Work required
Taking the line with "capacidad para abordar los cuellos de" as the start, reproduce every line until the records end, exactly and with nothing added.
####
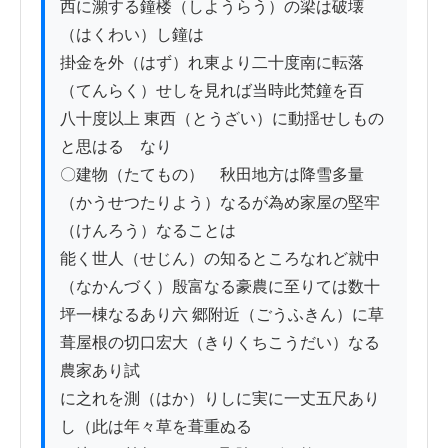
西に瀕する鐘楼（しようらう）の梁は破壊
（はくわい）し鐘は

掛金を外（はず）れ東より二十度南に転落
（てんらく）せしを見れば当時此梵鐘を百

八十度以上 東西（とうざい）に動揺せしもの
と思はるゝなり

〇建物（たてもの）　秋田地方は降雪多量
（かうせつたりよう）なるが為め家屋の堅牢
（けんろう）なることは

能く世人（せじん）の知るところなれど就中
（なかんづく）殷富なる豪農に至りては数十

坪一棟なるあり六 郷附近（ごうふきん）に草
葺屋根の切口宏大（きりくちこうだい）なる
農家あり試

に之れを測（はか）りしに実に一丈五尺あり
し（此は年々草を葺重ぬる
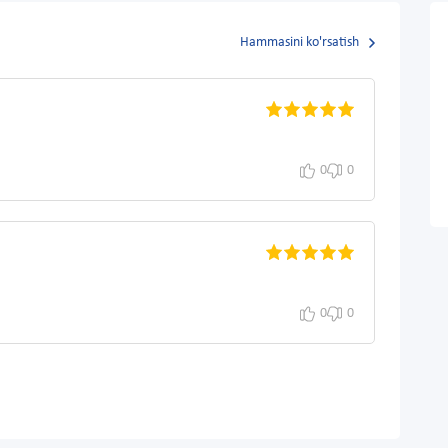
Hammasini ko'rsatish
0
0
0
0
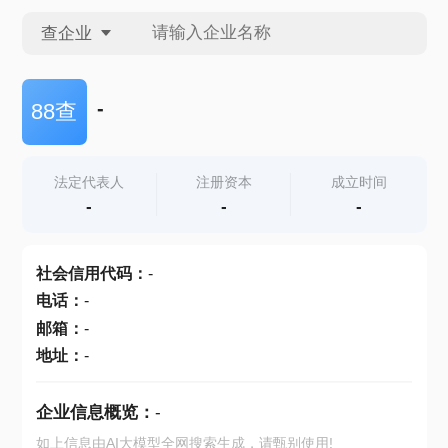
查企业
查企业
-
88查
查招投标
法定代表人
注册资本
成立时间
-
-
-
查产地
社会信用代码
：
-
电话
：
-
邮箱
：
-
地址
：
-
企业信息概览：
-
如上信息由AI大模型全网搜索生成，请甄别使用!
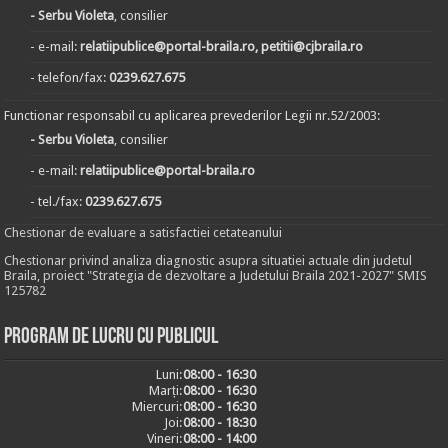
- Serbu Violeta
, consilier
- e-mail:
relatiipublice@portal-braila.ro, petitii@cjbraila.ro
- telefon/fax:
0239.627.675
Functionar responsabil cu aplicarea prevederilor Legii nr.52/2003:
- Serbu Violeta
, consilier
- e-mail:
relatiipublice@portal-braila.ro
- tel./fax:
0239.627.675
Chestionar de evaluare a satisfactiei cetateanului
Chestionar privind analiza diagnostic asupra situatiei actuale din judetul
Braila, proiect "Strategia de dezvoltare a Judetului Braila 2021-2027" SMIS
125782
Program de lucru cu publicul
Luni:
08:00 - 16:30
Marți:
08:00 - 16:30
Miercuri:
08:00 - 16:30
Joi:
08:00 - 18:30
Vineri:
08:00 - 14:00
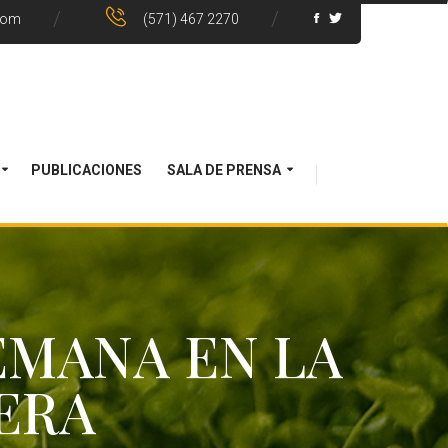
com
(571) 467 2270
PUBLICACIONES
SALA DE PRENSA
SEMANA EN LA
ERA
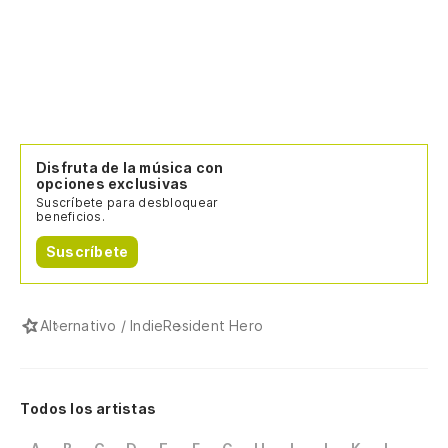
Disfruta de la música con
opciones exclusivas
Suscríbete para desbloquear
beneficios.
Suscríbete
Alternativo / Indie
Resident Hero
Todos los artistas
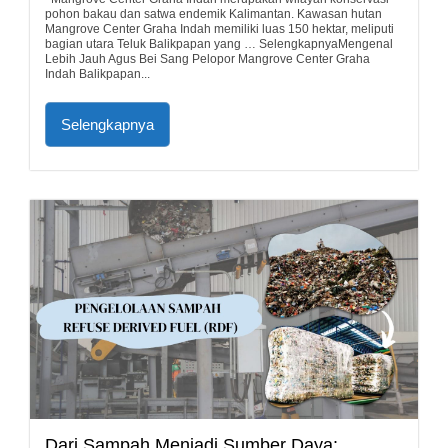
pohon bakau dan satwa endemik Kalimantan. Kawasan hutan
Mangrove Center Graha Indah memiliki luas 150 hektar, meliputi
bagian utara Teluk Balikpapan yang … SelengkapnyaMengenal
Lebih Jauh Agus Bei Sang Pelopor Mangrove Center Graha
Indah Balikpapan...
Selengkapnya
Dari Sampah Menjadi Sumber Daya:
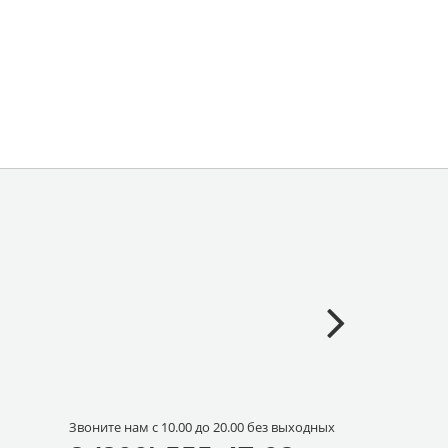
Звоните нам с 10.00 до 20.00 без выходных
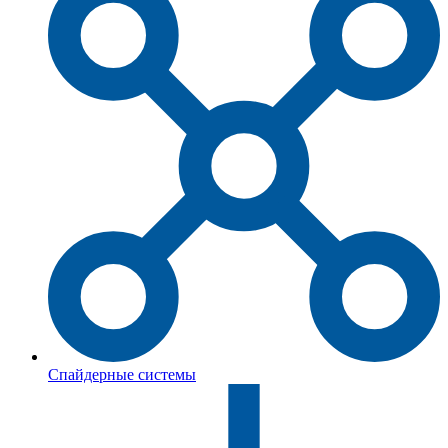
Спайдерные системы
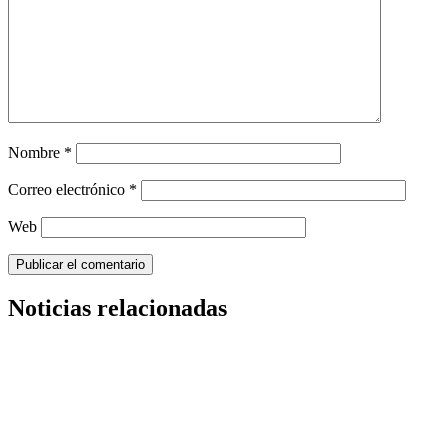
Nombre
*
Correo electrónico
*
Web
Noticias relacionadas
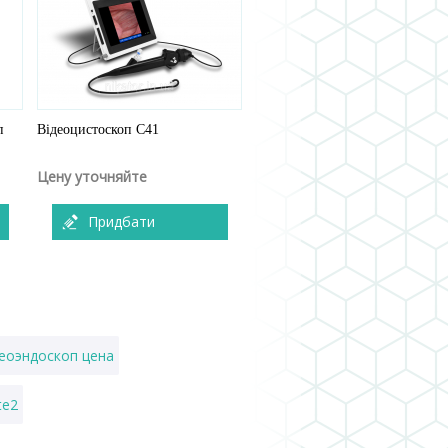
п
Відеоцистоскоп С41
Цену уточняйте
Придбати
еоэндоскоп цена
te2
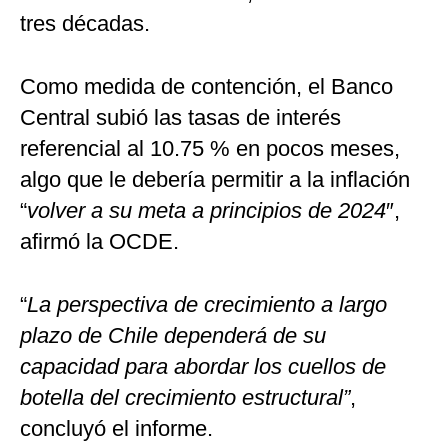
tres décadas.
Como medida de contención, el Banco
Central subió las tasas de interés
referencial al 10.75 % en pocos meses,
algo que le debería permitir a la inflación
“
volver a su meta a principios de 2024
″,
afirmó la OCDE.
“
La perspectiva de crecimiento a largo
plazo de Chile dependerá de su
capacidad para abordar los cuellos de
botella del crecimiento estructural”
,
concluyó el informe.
####
Solution to this task
capacidad para abordar los cuellos de
botella del crecimiento estructural”
,
concluyó el informe.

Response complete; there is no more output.